_Aim of the exercise_
Look through the records that follow and state how many lines hold the word "Letterhead", without adding anything.

(Provided data)

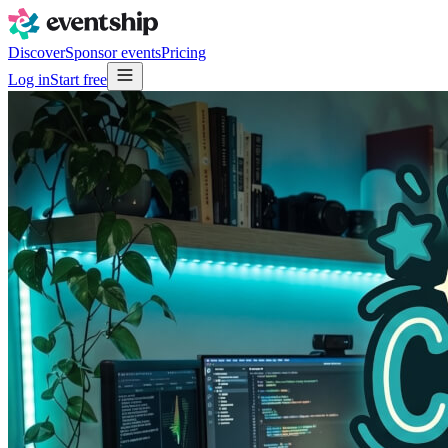
Discover
Sponsor events
Pricing
Log in
Start free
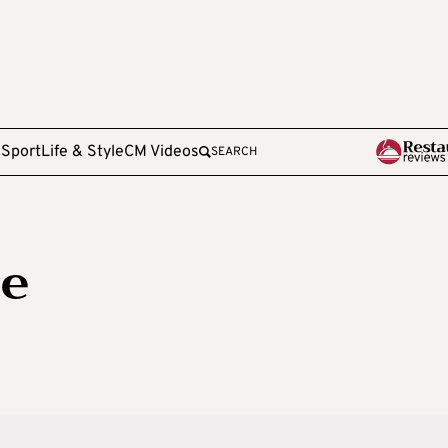
e
Sport
Life & Style
CM Videos
SEARCH
ce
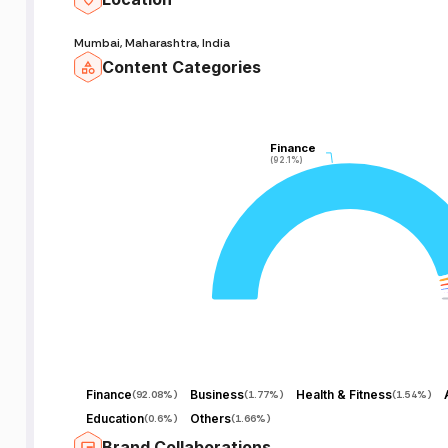
Mumbai, Maharashtra, India
Content Categories
Finance
Finance
(92.1%)
(92.1%)
Finance
Business
Health & Fitness
(
92.08%
)
(
1.77%
)
(
1.54%
)
Education
Others
(
0.6%
)
(
1.66%
)
Brand Collaborations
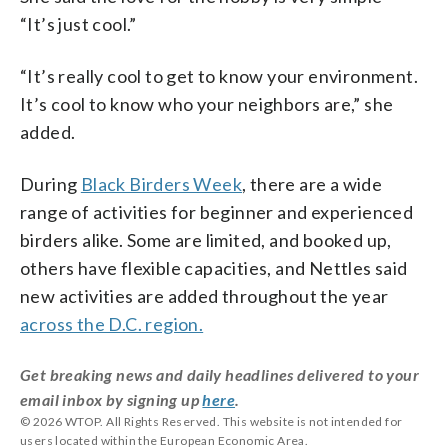
“It’s just cool.”
“It’s really cool to get to know your environment.
It’s cool to know who your neighbors are,” she
added.
During
Black Birders Week
, there are a wide
range of activities for beginner and experienced
birders alike. Some are limited, and booked up,
others have flexible capacities, and Nettles said
new activities are added throughout the year
across the D.C. region.
Get breaking news and daily headlines delivered to your
email inbox by signing up
here
.
© 2026 WTOP. All Rights Reserved. This website is not intended for
users located within the European Economic Area.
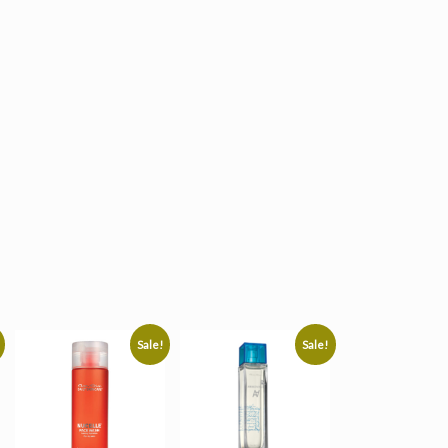
Sale!
Sale!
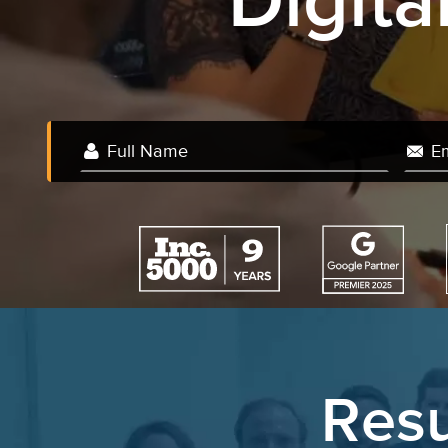
Digit
Resu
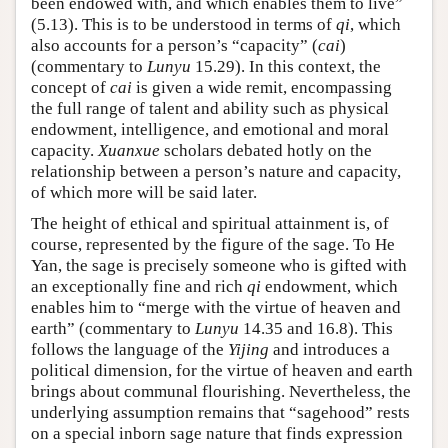
been endowed with, and which enables them to live”
(5.13). This is to be understood in terms of
qi
, which
also accounts for a person’s “capacity” (
cai
)
(commentary to
Lunyu
15.29). In this context, the
concept of
cai
is given a wide remit, encompassing
the full range of talent and ability such as physical
endowment, intelligence, and emotional and moral
capacity.
Xuanxue
scholars debated hotly on the
relationship between a person’s nature and capacity,
of which more will be said later.
The height of ethical and spiritual attainment is, of
course, represented by the figure of the sage. To He
Yan, the sage is precisely someone who is gifted with
an exceptionally fine and rich
qi
endowment, which
enables him to “merge with the virtue of heaven and
earth” (commentary to
Lunyu
14.35 and 16.8). This
follows the language of the
Yijing
and introduces a
political dimension, for the virtue of heaven and earth
brings about communal flourishing. Nevertheless, the
underlying assumption remains that “sagehood” rests
on a special inborn sage nature that finds expression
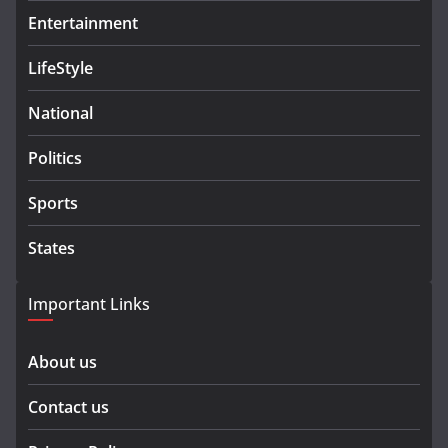
Entertainment
LifeStyle
National
Politics
Sports
States
Important Links
About us
Contact us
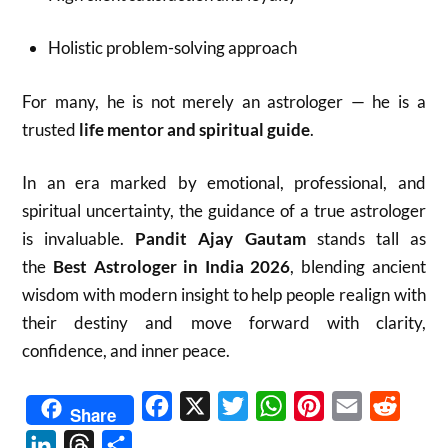
Holistic problem-solving approach
For many, he is not merely an astrologer — he is a
trusted
life mentor and spiritual guide
.
In an era marked by emotional, professional, and
spiritual uncertainty, the guidance of a true astrologer
is invaluable.
Pandit Ajay Gautam
stands tall as
the
Best Astrologer in India 2026
, blending ancient
wisdom with modern insight to help people realign with
their destiny and move forward with clarity,
confidence, and inner peace.
Facebook
X
Twitter
WhatsApp
Pinterest
Email
Reddit
Share
LinkedIn
Threads
Share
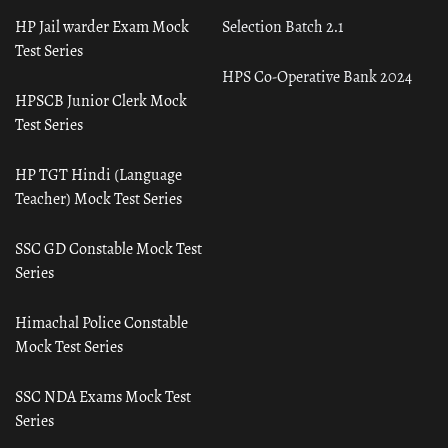
HP Jail warder Exam Mock
Selection Batch 2.1
Test Series
HPS Co-Operative Bank 2024
HPSCB Junior Clerk Mock
Test Series
HP TGT Hindi (Language
Teacher) Mock Test Series
SSC GD Constable Mock Test
Series
Himachal Police Constable
Mock Test Series
SSC NDA Exams Mock Test
Series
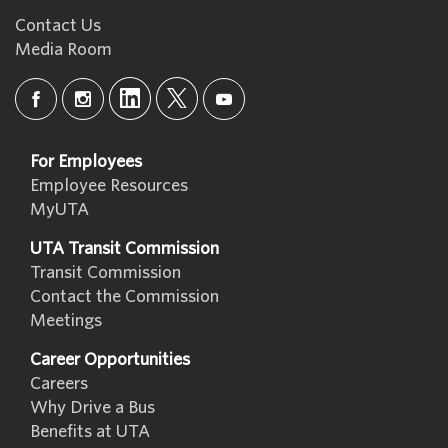
Contact Us
Media Room
For Employees
Employee Resources
MyUTA
UTA Transit Commission
Transit Commission
Contact the Commission
Meetings
Career Opportunities
Careers
Why Drive a Bus
Benefits at UTA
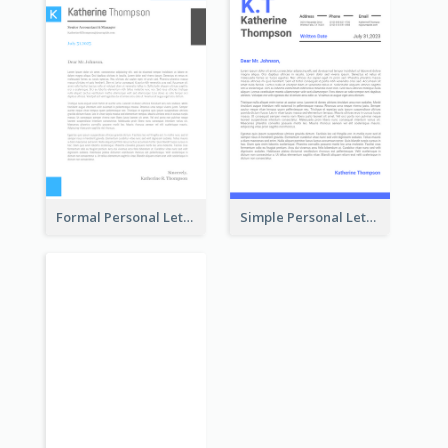
Formal Personal Letterhead
Simple Personal Letterhead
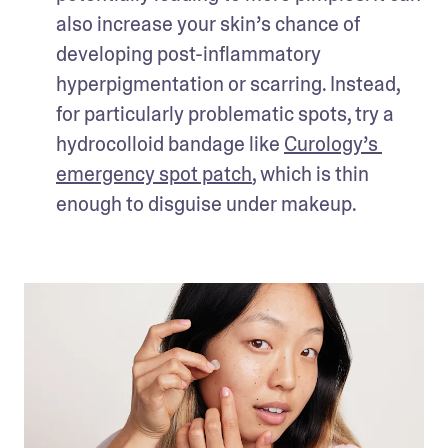
also increase your skin’s chance of 
developing post-inflammatory 
hyperpigmentation or scarring. Instead, 
for particularly problematic spots, try a 
hydrocolloid bandage like 
Curology’s 
emergency spot patch
, which is thin 
enough to disguise under makeup. 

(End Provided data)

_Answer to this problem_
2